Short Critique 4

English 273 Short Critique Papers SpecsTo dig deeper into the process of interpreting literature, write a short paper making an interpretative argument over one of the week’s readings. The goal is to offer your insights, reactions, and interpretations of the meaning and significance of a piece literature. You want to make an arguable claim and briefly explain and support it. These short papers will help you generate ideas for your longer papers and record your thoughts throughout the semester.

Papers will be graded pass/fail. To receive credit, each paper must meet all these specifications:

● Papers are due electronically on Moodle by midnight of the last day of that class week, and must be over the literature for the week; you may not write about the historical introductions, or in-class example readings. Late papers are not accepted unless you use a Token.

● Papers should follow correct MLA formatting for headings, titles, and page numbers.

● Papers must be mostly free of distracting mechanical errors such as subject-verb agreement problems, inadequate proofreading, or incorrect or missing punctuation. There should be few if any serious grammatical errors, such as fragments, run-ons, and comma splices..

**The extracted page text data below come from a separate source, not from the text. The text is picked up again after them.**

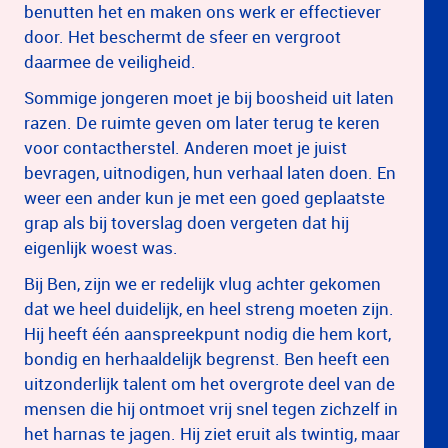
benutten het en maken ons werk er effectiever
door. Het beschermt de sfeer en vergroot
daarmee de veiligheid.
Sommige jongeren moet je bij boosheid uit laten
razen. De ruimte geven om later terug te keren
voor contactherstel. Anderen moet je juist
bevragen, uitnodigen, hun verhaal laten doen. En
weer een ander kun je met een goed geplaatste
grap als bij toverslag doen vergeten dat hij
eigenlijk woest was.
Bij Ben, zijn we er redelijk vlug achter gekomen
dat we heel duidelijk, en heel streng moeten zijn.
Hij heeft één aanspreekpunt nodig die hem kort,
bondig en herhaaldelijk begrenst. Ben heeft een
uitzonderlijk talent om het overgrote deel van de
mensen die hij ontmoet vrij snel tegen zichzelf in
het harnas te jagen. Hij ziet eruit als twintig, maar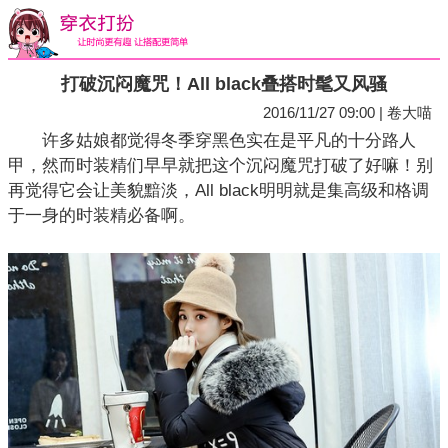
打破沉闷魔咒！All black叠搭时髦又风骚
2016/11/27 09:00 | 卷大喵
许多姑娘都觉得冬季穿黑色实在是平凡的十分路人
甲，然而时装精们早早就把这个沉闷魔咒打破了好嘛！别
再觉得它会让美貌黯淡，All black明明就是集高级和格调
于一身的时装精必备啊。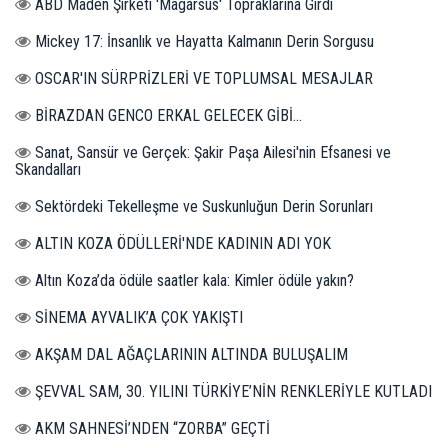
ABD Maden Şirketi 'Magarsus' Topraklarına Girdi
Mickey 17: İnsanlık ve Hayatta Kalmanın Derin Sorgusu
OSCAR'IN SÜRPRİZLERİ VE TOPLUMSAL MESAJLAR
BİRAZDAN GENCO ERKAL GELECEK GİBİ...
Sanat, Sansür ve Gerçek: Şakir Paşa Ailesi'nin Efsanesi ve
Skandalları
Sektördeki Tekelleşme ve Suskunluğun Derin Sorunları
ALTIN KOZA ÖDÜLLERİ'NDE KADININ ADI YOK
Altın Koza’da ödüle saatler kala: Kimler ödüle yakın?
SİNEMA AYVALIK’A ÇOK YAKIŞTI
AKŞAM DAL AĞAÇLARININ ALTINDA BULUŞALIM
ŞEVVAL SAM, 30. YILINI TÜRKİYE’NİN RENKLERİYLE KUTLADI
AKM SAHNESİ’NDEN “ZORBA” GEÇTİ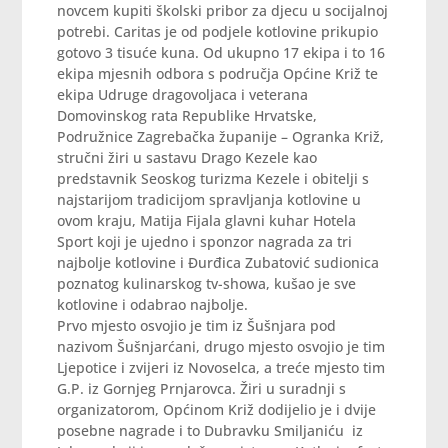
novcem kupiti školski pribor za djecu u socijalnoj
potrebi. Caritas je od podjele kotlovine prikupio
gotovo 3 tisuće kuna. Od ukupno 17 ekipa i to 16
ekipa mjesnih odbora s područja Općine Križ te
ekipa Udruge dragovoljaca i veterana
Domovinskog rata Republike Hrvatske,
Podružnice Zagrebačka županije – Ogranka Križ,
stručni žiri u sastavu Drago Kezele kao
predstavnik Seoskog turizma Kezele i obitelji s
najstarijom tradicijom spravljanja kotlovine u
ovom kraju, Matija Fijala glavni kuhar Hotela
Sport koji je ujedno i sponzor nagrada za tri
najbolje kotlovine i Đurđica Zubatović sudionica
poznatog kulinarskog tv-showa, kušao je sve
kotlovine i odabrao najbolje.
Prvo mjesto osvojio je tim iz Šušnjara pod
nazivom Šušnjarćani, drugo mjesto osvojio je tim
Ljepotice i zvijeri iz Novoselca, a treće mjesto tim
G.P. iz Gornjeg Prnjarovca. Žiri u suradnji s
organizatorom, Općinom Križ dodijelio je i dvije
posebne nagrade i to Dubravku Smiljaniću iz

● There is no firm length requirement, but you must write at least one healthy paragraph (that’s 4-5 sentences) doing each of the following:

1. Briefly summarize the text by giving a quick overview of the story or poem’s setting, characters, and main plot points. You should cover who the major characters are, what the setting is, what the main conflict is as you see it, and what the resolution is.

2. Offer your interpretation: What themes, oppositions, and/or repetitions are there? In other words, what’s one thing you think the text argues? Be sure to give supporting evidence: what in the text supports your interpretation and backs up your claims? Cite specific passages using the author’s last name and page or line numbers in MLA citation format. No works cited page is needed.

3. Explore possible literary contexts: Do you see any similarities in style or content to other pieces you’ve read in or out of this class? Still nothing? How about movies or TV shows? Or is any historical or biographical knowledge help out here?

4. How would you critique the ideas in the text? Do you agree or disagree–or some of both–with the worldview the text presents? Or are you not sure what to make of it; has the text led you to questions you hadn’t considered before?